→ **Data provided**:
****

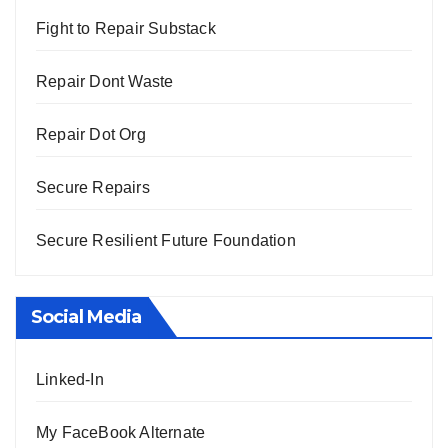
Fight to Repair Substack
Repair Dont Waste
Repair Dot Org
Secure Repairs
Secure Resilient Future Foundation
Social Media
Linked-In
My FaceBook Alternate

****

→ **What is required**: Restate word for word the lines running from the line that holds "Secure Resilient Future Foundation" to the final line of the entries.

→ **Completed exercise**:
Secure Resilient Future Foundation
Social Media
Linked-In
My FaceBook Alternate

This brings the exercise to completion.